Here is my poem, revised a bit, using the form of the Craigslist "missed connections" sites:



Craigslist Missed Connection

(in memorium. Charles Bertram)


You were the guy in parentheses: “There was a foot pursuit and the officer followed (the man).” Your family could not be reached for comment, but the reporter's number is 546-6102. We might have met at the Players' bar near the strip mall downtown, but the newspaper photos are of a gas station off Dyer Road. There's yellow tape around the pumps, a dull silver car three or four rows down, and a lit-up cop cruiser in front of the ice machine (10 lbs. bags). What is the city over the mountains / Cracks and reforms and bursts in the violet air


You were the occupant of the car with the gun, or so the officer told reporters. On the police department website I read that, “the preservation of life [is] our sacred duty.

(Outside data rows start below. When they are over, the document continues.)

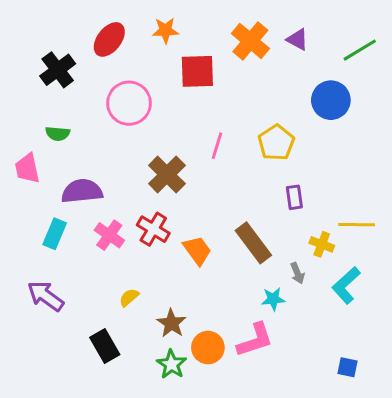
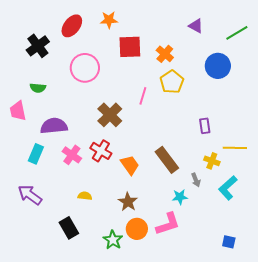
orange cross: (250, 41) -> (165, 54), moved, size x0.7
yellow pentagon: (276, 143) -> (172, 82), moved
purple rectangle: (294, 197) -> (205, 126), moved
yellow semicircle: (129, 297) -> (85, 196), turned 48
brown star: (171, 323) -> (128, 202), moved

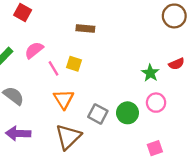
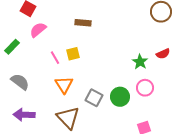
pink semicircle: (34, 50) -> (38, 30), moved
yellow square: (74, 64) -> (73, 54), turned -32
brown triangle: (68, 137) -> (68, 118), turned -30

Our value of human life set our priorities.” They are not releasing “any of that” right now. (Hence, more generally) an afterthought, an explanatory aside.


You lived near Fort Bliss, held by the Confederacy from 1861-1862, in the city that soon expects more military personnel and a bigger airfield. You were the guy in the city whose theater was recently refurbished (for $38 million) and whose new freeway heralds urban sprawl. Ringed by the flat horizon only You were the guy in a car who'd been in jail 18 times since 2011 for lacking a license, for driving under the influence, for having no insurance. You were 22 years old.

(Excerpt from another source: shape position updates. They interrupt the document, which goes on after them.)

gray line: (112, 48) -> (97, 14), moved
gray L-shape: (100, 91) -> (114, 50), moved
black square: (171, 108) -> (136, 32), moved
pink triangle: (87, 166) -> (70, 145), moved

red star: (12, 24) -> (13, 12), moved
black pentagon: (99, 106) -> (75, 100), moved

You were (the man) who collapsed near the sports bar and was pronounced dead. My son pronounces “dead” “did.” It was someone's deed, but not for car or house. No one would tell your mother at the hospital why you'd been shot. “The detective told my son's baby mom that if she did not cooperate, they were going to burn all of his property.” What did you have on you? That license, some photos, a few bucks, a can of beer, maybe the gun you're alleged to have fired?


You were the man whose sister asked God on TV to bless you and let you rest in peace, whose girlfriend it must have been standing next to your mother between the road and a high metal fence, their eyes walled with pain. What is that sound high in the air / Murmur of maternal lamentation


Jerusalem Athens Alexandria
Vienna London El Paso
All too real


Traci Blackmon, a UCC minister in St. Louis, writes on her facebook page this evening:
"I live in a place where federal buildings go on lock down when people come to report a national threat...county jails shut down to keep citizens out when there is no threat...and a county executive who does not have the authority to declare a state of emergency...does...and no one says a word.
This is my reality."

Notes:

Language from “The Waste Land” by T.S. Eliot, various news reports, the Oxford English Dictionary and websites, including Wikipedia.

Bio:

Susan M. Schultz is a poet professor who lives on O'ahu and runs Tinfish Press.